**Description of the task:** Reproduce the records below exactly, leaving out any pictures.

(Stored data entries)
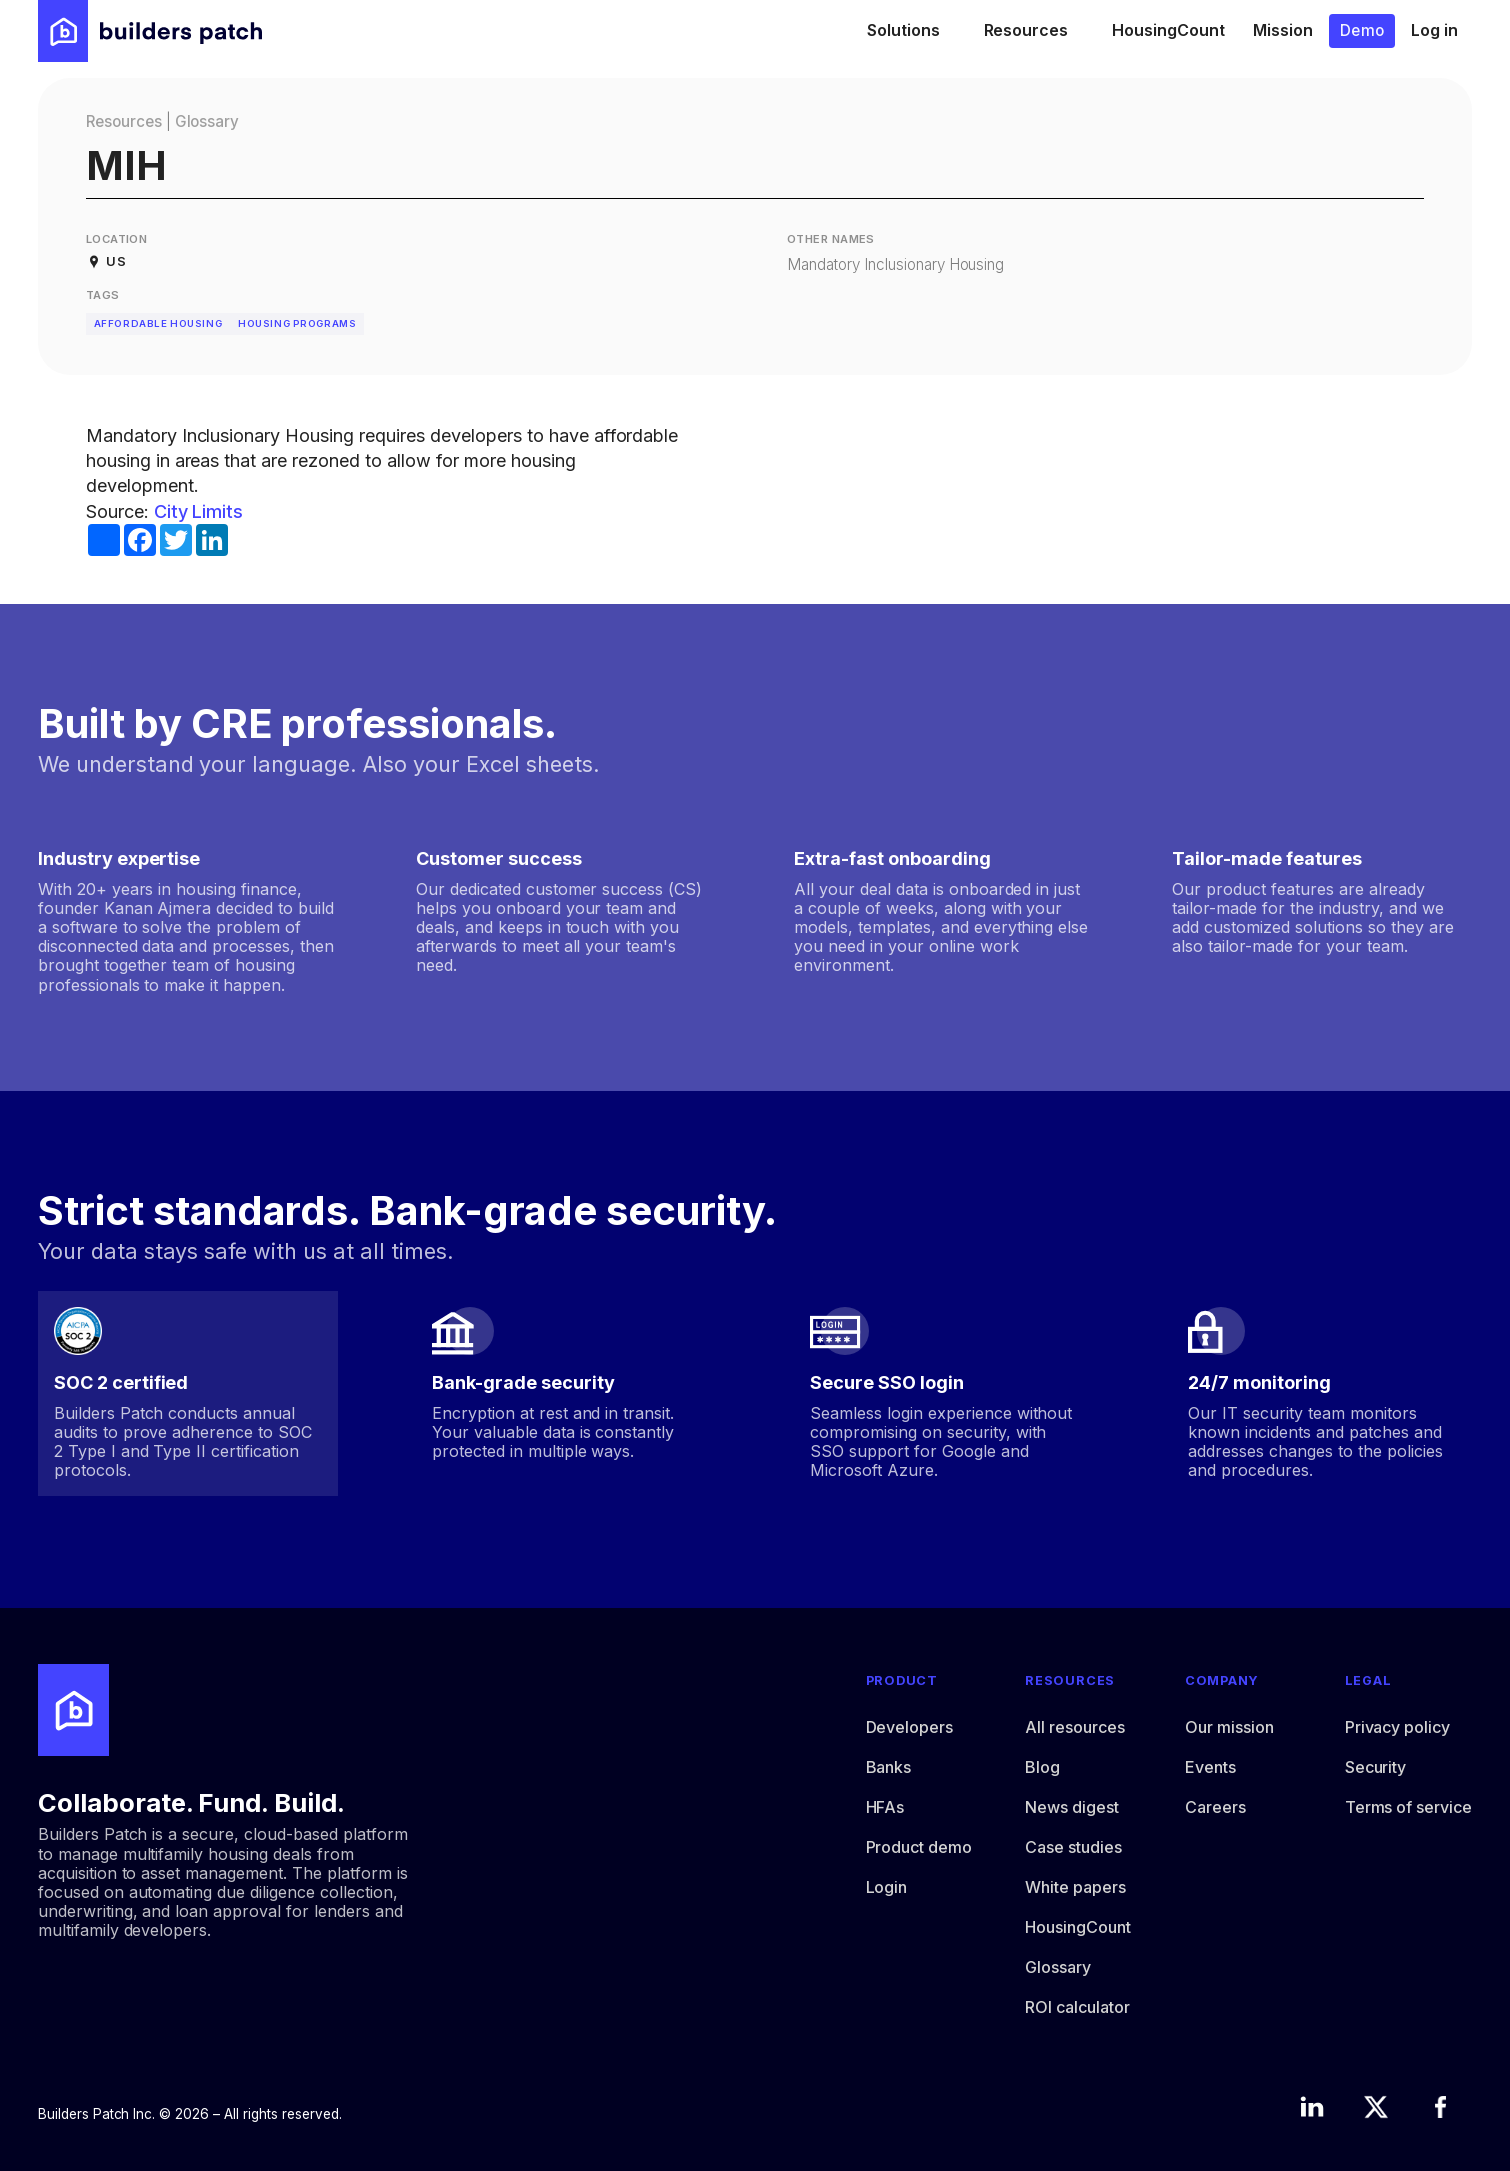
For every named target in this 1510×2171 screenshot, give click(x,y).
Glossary (207, 121)
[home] (150, 31)
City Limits (199, 511)
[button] (911, 31)
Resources (124, 121)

**Response:**
For every named target in this 1510×2171 screenshot, give click(x,y).
Glossary (207, 121)
[home] (150, 31)
City Limits (199, 511)
[button] (911, 31)
Resources (124, 121)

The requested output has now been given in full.